Alongside an appropriate exercise rehabilitation plan the results from the trial in injured horses (Kovac et al., 2017) showed that tissue regeneration occurred. The treatment also worked quickly (2-3 months) with complete functionality restored to the animals. Throughout the follow up period of 12 months both horses returned to their pre-injury exercise levels and neither suffered from relapse. It was also noted that scar tissue did not form at the sites of injury and neither horses had negative side effects from the treatment. Conventional therapies often result in tissue scarring and therefore relapse rates upon resuming exercise can be high (up to 60% in some cases). Regenerative medicine techniques can take 4-6 months for restoration but relapse rates drop to around 20%. It should be noted that many of these studies are in high workload animals such as racehorses, therefore differing conditions and workloads must be considered.
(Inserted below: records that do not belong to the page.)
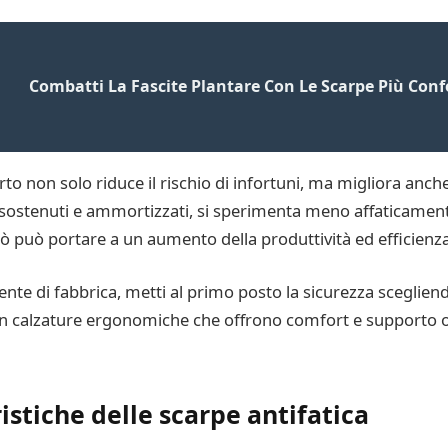
Combatti La Fascite Plantare Con Le Scarpe Più Conf
to non solo riduce il rischio di infortuni, ma migliora anch
sostenuti e ammortizzati, si sperimenta meno affaticament
Ciò può portare a un aumento della produttività ed efficienza
nte di fabbrica, metti al primo posto la sicurezza scegliend
e in calzature ergonomiche che offrono comfort e supporto ot
istiche delle scarpe antifatica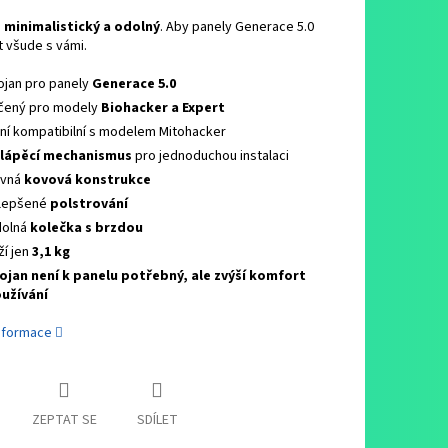
, minimalistický a odolný
. Aby panely Generace 5.0
 všude s vámi.
ojan pro panely
Generace 5.0
čený pro modely
Biohacker a Expert
ní kompatibilní s modelem Mitohacker
lápěcí mechanismus
pro jednoduchou instalaci
vná
kovová konstrukce
lepšené
polstrování
olná
kolečka s brzdou
ží jen
3,1 kg
ojan není k panelu potřebný, ale zvýší komfort
užívání
informace
ZEPTAT SE
SDÍLET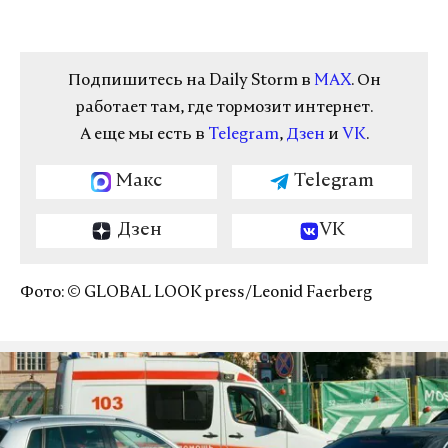
Подпишитесь на Daily Storm в
MAX
. Он
работает там, где тормозит интернет.
А еще мы есть в
Telegram
,
Дзен
и
VK
.
Макс
Telegram
Дзен
VK
Фото: © GLOBAL LOOK press/Leonid Faerberg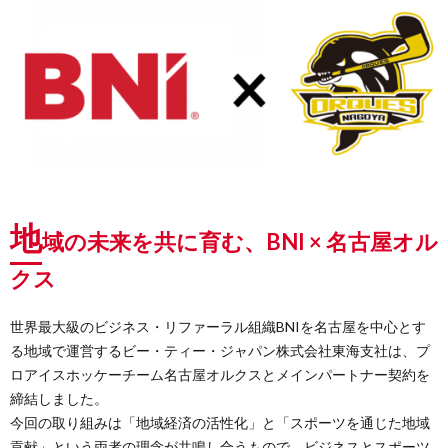
地
域の未来を共に育む、BNI × 名古屋オル
クス
世界最大級のビジネス・リファーラル組織BNIを名古屋を中心とす
る地域で運営するビー・ティー・ジャパン株式会社東海支社は、プ
ロアイスホッケーチーム名古屋オルクスとメインパートナー契約を
締結しました。
今回の取り組みは「地域経済の活性化」と「スポーツを通じた地域
貢献」という両者の理念が共鳴し合うもので、ビジネスとスポーツ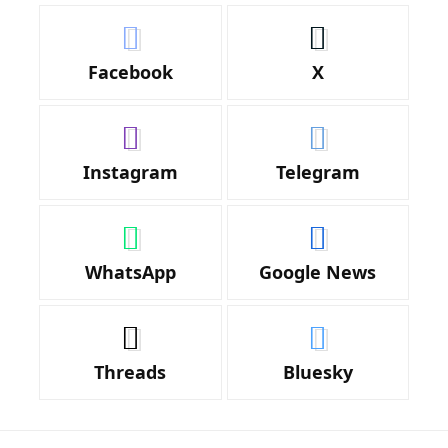
Facebook
X
Instagram
Telegram
WhatsApp
Google News
Threads
Bluesky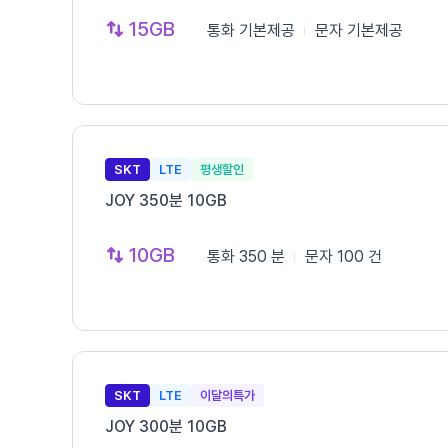
15GB
통화
기본제공
문자
기본제공
SKT
LTE
평생할인
JOY 350분 10GB
10GB
통화
350 분
문자
100 건
SKT
LTE
이달의특가
JOY 300분 10GB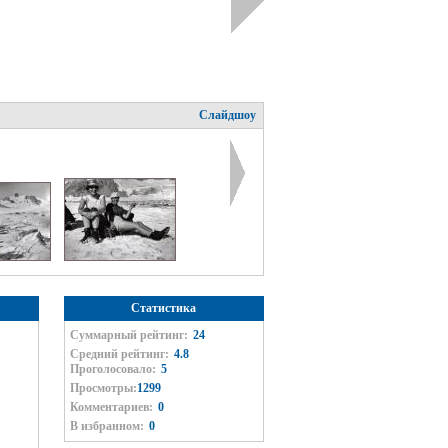
Слайдшоу
Статистика
Суммарный рейтинг:
24
Средний рейтинг:
4.8
Проголосовало:
5
Просмотры:
1299
Комментариев:
0
В избранном:
0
Nearly a year later the collaborative team from Kazan Federal University, Moscow State University and University of Nottingham have published the results from a larger study containing ten injured horses (Kovac et al., 2018) and the results support the first study. Eight of the ten horses made a full clinical recovery. The ninth horse showed full tissue regeneration but sustained an unrelated injury to another limb and therefore could not be described as not lame. The tenth horse the lameness did not significantly improve as the tissue did not fully regenerate back to pre-injury levels. On average the other eight horses saw successful tissue regeneration within just 20 days. The levels of injury and lameness affected the speed of recovery. All of the horses resumed their pre-injury activities and level of fitness/competition. One horse showed a slight reaction (swelling) at the site of infection which subsided quickly and none of the other horses showed negative side effects. A combination of veterinary examinations, ultrasound and colour Doppler ultrasonography was used to assess the outcomes. In addition own opinion on pre-injury and post-treatment fitness was sought.
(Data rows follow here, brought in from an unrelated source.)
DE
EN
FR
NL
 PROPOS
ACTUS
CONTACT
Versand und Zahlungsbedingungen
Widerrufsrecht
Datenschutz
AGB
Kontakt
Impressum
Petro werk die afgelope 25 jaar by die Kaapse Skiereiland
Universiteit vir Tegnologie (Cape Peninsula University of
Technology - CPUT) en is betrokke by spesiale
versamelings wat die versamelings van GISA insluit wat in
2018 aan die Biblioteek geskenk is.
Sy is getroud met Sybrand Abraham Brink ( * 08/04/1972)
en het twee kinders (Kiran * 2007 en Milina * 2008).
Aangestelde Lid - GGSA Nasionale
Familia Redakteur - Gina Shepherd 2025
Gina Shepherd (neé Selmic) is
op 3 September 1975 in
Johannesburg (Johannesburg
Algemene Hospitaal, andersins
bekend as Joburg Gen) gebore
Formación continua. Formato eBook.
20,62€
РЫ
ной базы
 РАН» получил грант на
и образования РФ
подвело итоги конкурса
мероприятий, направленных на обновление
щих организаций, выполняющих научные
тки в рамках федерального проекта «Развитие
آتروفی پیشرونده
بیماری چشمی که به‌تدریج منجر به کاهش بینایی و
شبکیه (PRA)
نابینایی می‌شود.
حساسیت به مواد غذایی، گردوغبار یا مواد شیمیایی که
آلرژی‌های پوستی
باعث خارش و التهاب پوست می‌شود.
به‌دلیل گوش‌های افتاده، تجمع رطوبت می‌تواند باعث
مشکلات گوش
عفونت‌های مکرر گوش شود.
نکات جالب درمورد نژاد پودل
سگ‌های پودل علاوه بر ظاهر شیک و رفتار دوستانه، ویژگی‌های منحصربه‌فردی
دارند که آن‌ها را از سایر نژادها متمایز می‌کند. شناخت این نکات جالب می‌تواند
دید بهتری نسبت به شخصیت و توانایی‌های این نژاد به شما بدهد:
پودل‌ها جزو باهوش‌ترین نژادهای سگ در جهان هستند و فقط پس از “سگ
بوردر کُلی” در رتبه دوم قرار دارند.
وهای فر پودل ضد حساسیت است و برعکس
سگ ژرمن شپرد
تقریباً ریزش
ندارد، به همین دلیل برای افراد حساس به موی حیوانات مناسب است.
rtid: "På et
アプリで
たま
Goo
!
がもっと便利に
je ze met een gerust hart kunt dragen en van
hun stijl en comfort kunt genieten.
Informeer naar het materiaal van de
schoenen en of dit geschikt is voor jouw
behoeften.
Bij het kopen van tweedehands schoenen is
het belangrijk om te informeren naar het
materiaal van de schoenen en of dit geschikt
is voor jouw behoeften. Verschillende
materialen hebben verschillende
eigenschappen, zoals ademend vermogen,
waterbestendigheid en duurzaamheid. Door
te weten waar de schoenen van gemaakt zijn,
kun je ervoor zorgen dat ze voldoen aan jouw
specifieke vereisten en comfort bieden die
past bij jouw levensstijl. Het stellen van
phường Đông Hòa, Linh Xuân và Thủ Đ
In addition to looking at tissue repair and lameness levels, the team saw that blood vessels developed following injection with the species-specific plasmid construct but then regressed following tissue regeneration. In addition scar tissue was not present in the treated areas.
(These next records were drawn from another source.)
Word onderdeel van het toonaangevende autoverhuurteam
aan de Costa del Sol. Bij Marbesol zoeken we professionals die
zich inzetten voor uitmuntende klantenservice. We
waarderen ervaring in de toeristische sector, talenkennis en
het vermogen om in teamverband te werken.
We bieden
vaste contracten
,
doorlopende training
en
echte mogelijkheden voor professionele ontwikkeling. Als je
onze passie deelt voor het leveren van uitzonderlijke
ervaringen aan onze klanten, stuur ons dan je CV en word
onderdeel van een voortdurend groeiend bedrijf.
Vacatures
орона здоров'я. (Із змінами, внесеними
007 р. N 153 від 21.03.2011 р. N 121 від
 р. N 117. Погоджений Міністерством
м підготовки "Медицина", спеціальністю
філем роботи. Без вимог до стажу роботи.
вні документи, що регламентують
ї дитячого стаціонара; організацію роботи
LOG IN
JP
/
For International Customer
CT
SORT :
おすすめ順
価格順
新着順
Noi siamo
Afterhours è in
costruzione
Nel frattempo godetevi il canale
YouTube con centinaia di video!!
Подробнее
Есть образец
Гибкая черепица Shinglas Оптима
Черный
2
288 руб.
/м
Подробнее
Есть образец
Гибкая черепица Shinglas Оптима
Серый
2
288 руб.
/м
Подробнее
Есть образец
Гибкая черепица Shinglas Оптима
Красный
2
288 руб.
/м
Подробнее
This research represents a significant advancement in regenerative medicine and gene therapy. By understanding the mechanisms of action and the process of healing the team have created a gene therapy which is very promising. They recently wrote an editorial on gene therapy, regenerative medicine and some of the factors which must be considered when considering this as a therapeutic medicine (Rizvanov et al., 2018). In addition they have also carried out similar work in a veterinary case in a tear present in a canine cruciate ligament (Zakirova et al., 2014). Whilst this represents exciting research the authors acknowledge that more studies are required before this gene therapy can be used in medical practice. In addition training would be required for clinicians who will use these technologies. It is also hoped that as veterinary and human gene therapy treatments progress, the information can be used to improve clinical efficacy and outcomes.

The work in these studies was funded by a Program of Competitive Growth of Kazan Federal University and subsidy allocated to Kazan Federal University for the state assignment in the sphere of scientific activities 20.5175.2017/6.7, The Ministry of Education (RFMEFI59414X0003), Interdisciplinary Center for Analytical Microscopy, Pharmaceutical Research and Education Center, Kazan.